* [SUPPLIED DATA]:
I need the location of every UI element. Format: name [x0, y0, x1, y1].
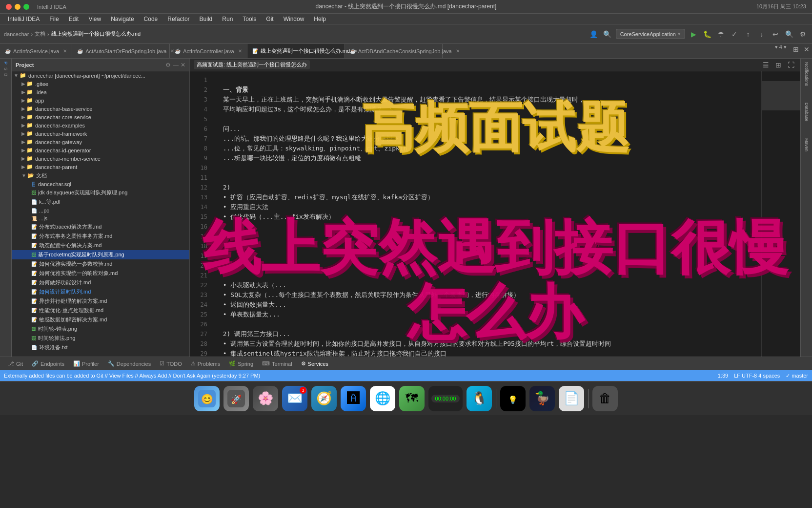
- dock-trash[interactable]: 🗑: [592, 386, 618, 411]
- tree-file-response[interactable]: 📝 如何优雅实现统一的响应对象.md: [12, 269, 189, 278]
- services-tool[interactable]: ⚙ Services: [297, 360, 332, 368]
- tree-file-func-design[interactable]: 📝 如何做好功能设计.md: [12, 278, 189, 287]
- minimize-button[interactable]: [15, 4, 20, 10]
- menu-window[interactable]: Window: [280, 15, 308, 23]
- git-commit-icon[interactable]: ✓: [729, 29, 740, 40]
- tree-file-params[interactable]: 📝 如何优雅实现统一参数校验.md: [12, 259, 189, 269]
- spring-tool[interactable]: 🌿 Spring: [225, 360, 257, 368]
- tree-gateway[interactable]: ▶ 📁 dancechar-gateway: [12, 138, 189, 146]
- tab-actdbcache[interactable]: ☕ ActDBAndCacheConsistSpringJob.java ✕: [345, 44, 443, 58]
- menu-intellij[interactable]: IntelliJ IDEA: [4, 15, 43, 23]
- menu-file[interactable]: File: [45, 15, 62, 23]
- tree-member-service[interactable]: ▶ 📁 dancechar-member-service: [12, 154, 189, 163]
- dock-mail[interactable]: ✉️: [282, 386, 307, 411]
- tree-file-encrypt[interactable]: 📝 敏感数据加解密解决方案.md: [12, 315, 189, 324]
- traffic-lights[interactable]: [6, 4, 29, 10]
- problems-tool[interactable]: ⚠ Problems: [187, 360, 224, 368]
- debug-button[interactable]: 🐛: [702, 29, 712, 40]
- breadcrumb-current[interactable]: 线上突然遇到一个接口很慢怎么办.md: [51, 30, 141, 38]
- tree-file-pc[interactable]: 📄 ...pc: [12, 207, 189, 214]
- menu-tools[interactable]: Tools: [239, 15, 260, 23]
- search-everywhere-icon[interactable]: 🔍: [602, 29, 613, 40]
- dock-maps[interactable]: 🗺: [399, 386, 425, 411]
- dock-preview[interactable]: 📄: [559, 386, 584, 411]
- dock-idea[interactable]: 💡: [500, 386, 526, 411]
- git-push-icon[interactable]: ↑: [743, 29, 753, 40]
- notifications-icon[interactable]: Notifications: [803, 61, 811, 87]
- menu-git[interactable]: Git: [262, 15, 277, 23]
- tree-parent[interactable]: ▶ 📁 dancechar-parent: [12, 163, 189, 171]
- undo-button[interactable]: ↩: [770, 29, 781, 40]
- tree-app[interactable]: ▶ 📁 app: [12, 96, 189, 105]
- coverage-button[interactable]: ☂: [715, 29, 726, 40]
- menu-code[interactable]: Code: [140, 15, 162, 23]
- tree-file-rocketmq-png[interactable]: 🖼 基于rocketmq实现延时队列原理.png: [12, 250, 189, 259]
- tree-file-delay-queue[interactable]: 📝 如何设计延时队列.md: [12, 287, 189, 296]
- tree-core-service[interactable]: ▶ 📁 dancechar-core-service: [12, 113, 189, 121]
- tree-id-generator[interactable]: ▶ 📁 dancechar-id-generator: [12, 146, 189, 154]
- profiler-tool[interactable]: 📊 Profiler: [69, 360, 103, 368]
- dock-timer[interactable]: 00:00:00: [428, 386, 463, 411]
- tree-root[interactable]: ▼ 📁 dancechar [dancechar-parent] ~/proje…: [12, 71, 189, 80]
- dock-petal[interactable]: 🌸: [253, 386, 278, 411]
- dock-tencent[interactable]: 🦆: [529, 386, 555, 411]
- tree-examples[interactable]: ▶ 📁 dancechar-examples: [12, 121, 189, 129]
- breadcrumb-docs[interactable]: 文档: [35, 30, 45, 38]
- endpoints-tool[interactable]: 🔗 Endpoints: [28, 360, 68, 368]
- tree-file-config[interactable]: 📝 动态配置中心解决方案.md: [12, 241, 189, 250]
- tree-file-pdf[interactable]: 📄 k...等.pdf: [12, 197, 189, 207]
- tree-framework[interactable]: ▶ 📁 dancechar-framework: [12, 129, 189, 138]
- menu-view[interactable]: View: [84, 15, 105, 23]
- run-configuration[interactable]: CoreServiceApplication ▾: [616, 29, 685, 39]
- maximize-button[interactable]: [23, 4, 29, 10]
- tree-file-transaction[interactable]: 📝 分布式事务之柔性事务方案.md: [12, 232, 189, 241]
- tree-file-timealgo[interactable]: 🖼 时间轮算法.png: [12, 334, 189, 343]
- editor-fullscreen-btn[interactable]: ⛶: [786, 60, 796, 70]
- tab-close-icon[interactable]: ✕: [238, 48, 242, 54]
- run-config-dropdown[interactable]: ▾: [678, 31, 681, 37]
- tree-docs[interactable]: ▼ 📂 文档: [12, 171, 189, 180]
- dock-finder[interactable]: 😊: [194, 386, 220, 411]
- tree-file-js[interactable]: 📜 ...js: [12, 214, 189, 222]
- git-pull-icon[interactable]: ↓: [756, 29, 767, 40]
- tab-close-icon[interactable]: ✕: [63, 48, 67, 54]
- dependencies-tool[interactable]: 🔧 Dependencies: [104, 360, 155, 368]
- bookmarks-panel-icon[interactable]: B: [2, 72, 9, 77]
- dock-appstore[interactable]: 🅰: [341, 386, 366, 411]
- settings-button[interactable]: ⚙: [797, 29, 808, 40]
- tree-file-sql[interactable]: 🗄 dancechar.sql: [12, 180, 189, 188]
- sidebar-collapse-icon[interactable]: —: [173, 62, 179, 68]
- menu-build[interactable]: Build: [196, 15, 217, 23]
- tree-gitee[interactable]: ▶ 📁 .gitee: [12, 80, 189, 88]
- sidebar-gear-icon[interactable]: ⚙: [165, 62, 171, 68]
- dock-chrome[interactable]: 🌐: [370, 386, 395, 411]
- editor-view-btn[interactable]: ☰: [760, 60, 771, 70]
- search-button[interactable]: 🔍: [784, 29, 794, 40]
- maven-icon[interactable]: Maven: [803, 137, 811, 153]
- dock-safari[interactable]: 🧭: [311, 386, 337, 411]
- dock-qq[interactable]: 🐧: [467, 386, 492, 411]
- person-icon[interactable]: 👤: [589, 29, 599, 40]
- tab-md-current[interactable]: 📝 线上突然遇到一个接口很慢怎么办.md ✕: [247, 44, 345, 58]
- editor-split-btn[interactable]: ⊞: [773, 60, 784, 70]
- tree-base-service[interactable]: ▶ 📁 dancechar-base-service: [12, 105, 189, 113]
- close-editor-icon[interactable]: ✕: [801, 44, 812, 55]
- todo-tool[interactable]: ☑ TODO: [156, 360, 186, 368]
- terminal-tool[interactable]: ⌨ Terminal: [258, 360, 296, 368]
- tree-file-env[interactable]: 📄 环境准备.txt: [12, 343, 189, 352]
- tab-actinfocontroller[interactable]: ☕ ActInfoController.java ✕: [170, 44, 247, 58]
- tree-file-traceid[interactable]: 📝 分布式traceid解决方案.md: [12, 222, 189, 232]
- menu-navigate[interactable]: Navigate: [107, 15, 138, 23]
- editor-text-content[interactable]: 一、背景 某一天早上，正在上班路上，突然间手机滴滴不断收到大量告警提醒，赶紧查看…: [209, 71, 761, 357]
- sidebar-close-icon[interactable]: ✕: [181, 62, 185, 68]
- dock-launchpad[interactable]: 🚀: [223, 386, 249, 411]
- menu-run[interactable]: Run: [218, 15, 237, 23]
- database-icon[interactable]: Database: [803, 101, 811, 123]
- tab-actinfoservice[interactable]: ☕ ActInfoService.java ✕: [0, 44, 72, 58]
- git-tool[interactable]: ⎇ Git: [4, 360, 27, 368]
- menu-help[interactable]: Help: [310, 15, 330, 23]
- tab-actautostartorend[interactable]: ☕ ActAutoStartOrEndSpringJob.java ✕: [72, 44, 170, 58]
- close-button[interactable]: [6, 4, 12, 10]
- tree-file-async[interactable]: 📝 异步并行处理的解决方案.md: [12, 296, 189, 306]
- menu-edit[interactable]: Edit: [65, 15, 83, 23]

* [PROBLEM TO WORK ON]:
Look through the listing above and copy each line where the string "docs" occurs.

* [THE ANSWER]:
- breadcrumb-docs[interactable]: 文档: [35, 30, 45, 38]
- tree-docs[interactable]: ▼ 📂 文档: [12, 171, 189, 180]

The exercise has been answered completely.